## Exercise prompt
Required from the data below: the exact lines starting at the line containing "ÜZEMANYAG VEZETÉK SÁRGA" and ending at the line containing "умельцы одинаково знают, что", with both ends kept and all pictures dropped.

## Supplied material
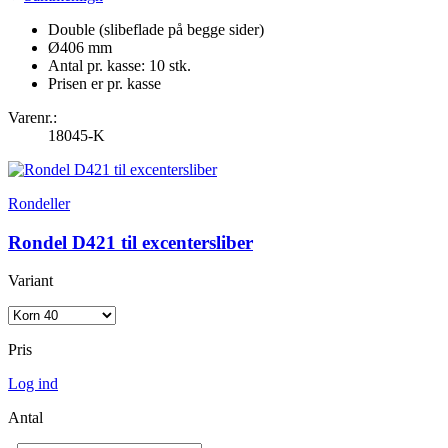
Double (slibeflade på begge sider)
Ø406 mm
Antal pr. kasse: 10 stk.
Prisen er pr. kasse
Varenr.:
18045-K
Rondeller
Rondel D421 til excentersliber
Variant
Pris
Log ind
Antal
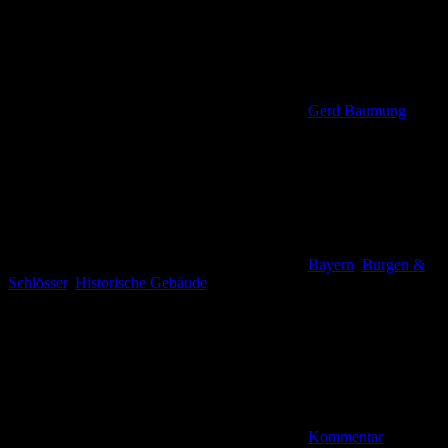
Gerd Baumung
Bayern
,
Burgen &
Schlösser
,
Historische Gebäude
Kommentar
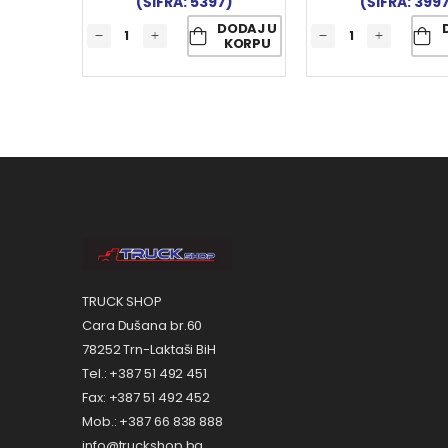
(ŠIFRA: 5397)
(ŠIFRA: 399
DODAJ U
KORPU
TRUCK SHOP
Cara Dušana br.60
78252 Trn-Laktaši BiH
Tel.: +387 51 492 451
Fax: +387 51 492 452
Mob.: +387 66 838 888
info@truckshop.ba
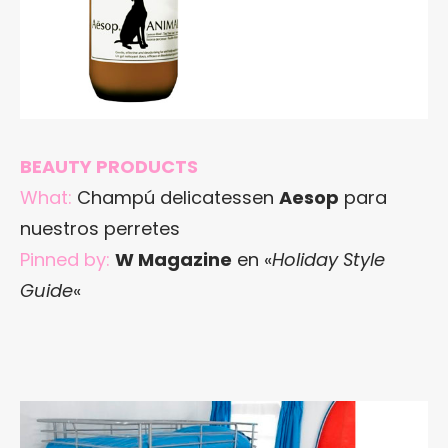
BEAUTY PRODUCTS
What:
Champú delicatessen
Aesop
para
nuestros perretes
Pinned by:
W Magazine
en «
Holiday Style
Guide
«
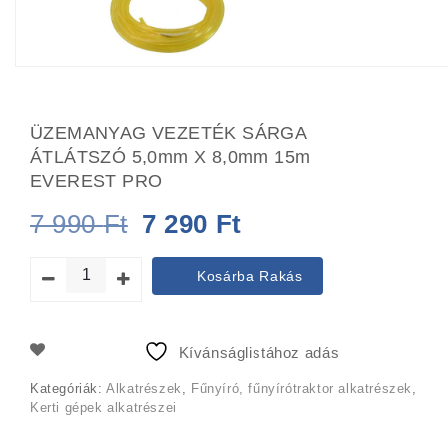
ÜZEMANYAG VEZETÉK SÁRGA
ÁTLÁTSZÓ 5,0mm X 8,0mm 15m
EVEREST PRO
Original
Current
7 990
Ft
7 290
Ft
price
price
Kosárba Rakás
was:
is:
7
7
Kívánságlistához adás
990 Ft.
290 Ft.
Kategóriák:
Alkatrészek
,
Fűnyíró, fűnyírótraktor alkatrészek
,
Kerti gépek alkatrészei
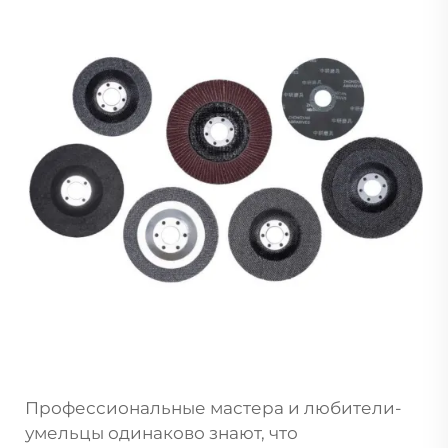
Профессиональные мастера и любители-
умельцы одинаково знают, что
* * *
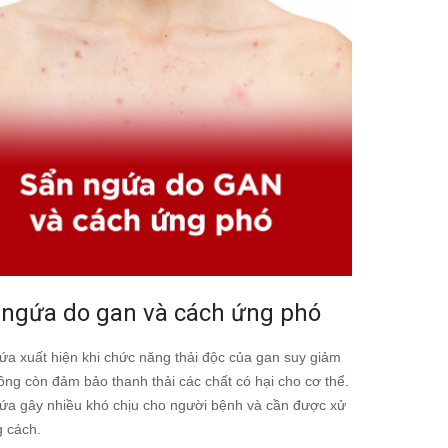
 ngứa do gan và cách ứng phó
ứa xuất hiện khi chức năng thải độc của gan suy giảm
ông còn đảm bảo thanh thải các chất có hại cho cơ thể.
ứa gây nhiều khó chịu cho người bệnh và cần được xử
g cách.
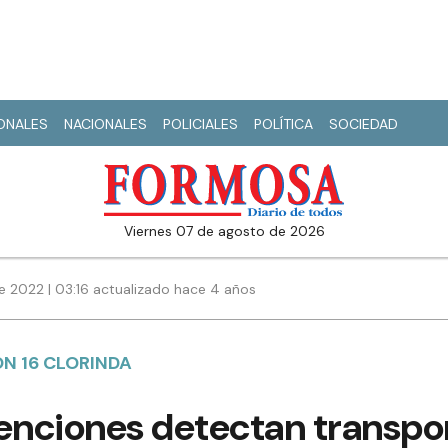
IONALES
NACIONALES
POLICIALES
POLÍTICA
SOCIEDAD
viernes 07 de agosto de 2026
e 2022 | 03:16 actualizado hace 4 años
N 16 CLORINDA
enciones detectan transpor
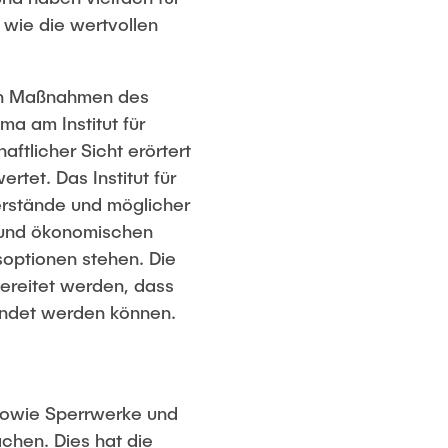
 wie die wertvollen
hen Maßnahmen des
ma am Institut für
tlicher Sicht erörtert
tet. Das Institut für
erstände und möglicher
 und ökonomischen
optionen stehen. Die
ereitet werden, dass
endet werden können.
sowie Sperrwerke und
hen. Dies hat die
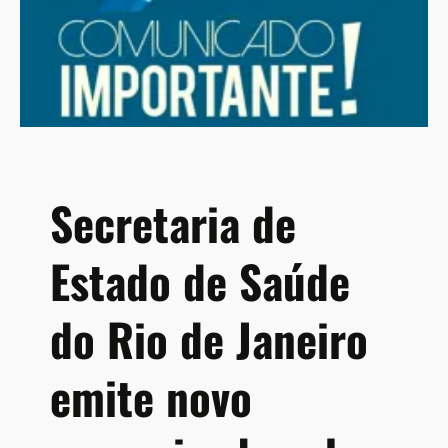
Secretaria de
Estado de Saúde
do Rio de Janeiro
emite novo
==
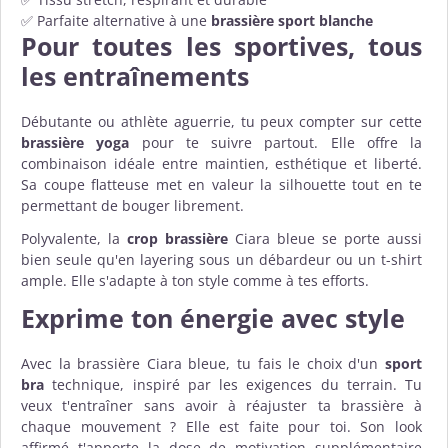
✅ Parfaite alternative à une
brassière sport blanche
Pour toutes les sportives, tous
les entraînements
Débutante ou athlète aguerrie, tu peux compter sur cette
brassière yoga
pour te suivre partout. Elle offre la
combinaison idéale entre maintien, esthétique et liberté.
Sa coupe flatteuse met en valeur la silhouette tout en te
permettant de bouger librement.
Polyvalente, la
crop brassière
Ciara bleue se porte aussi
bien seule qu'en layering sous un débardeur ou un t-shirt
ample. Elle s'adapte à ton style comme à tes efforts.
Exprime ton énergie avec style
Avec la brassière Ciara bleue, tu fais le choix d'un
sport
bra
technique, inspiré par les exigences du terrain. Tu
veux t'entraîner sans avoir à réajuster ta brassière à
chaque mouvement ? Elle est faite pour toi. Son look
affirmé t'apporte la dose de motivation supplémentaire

## Response below
ÜZEMANYAG VEZETÉK SÁRGA
ÁTLÁTSZÓ 5,0mm X 8,0mm 15m
EVEREST PRO
Original
Current
7 990
Ft
7 290
Ft
price
price
Kosárba Rakás
was:
is:
7
7
Kívánságlistához adás
990 Ft.
290 Ft.
Kategóriák:
Alkatrészek
,
Fűnyíró, fűnyírótraktor alkatrészek
,
Kerti gépek alkatrészei
Профессиональные мастера и любители-
умельцы одинаково знают, что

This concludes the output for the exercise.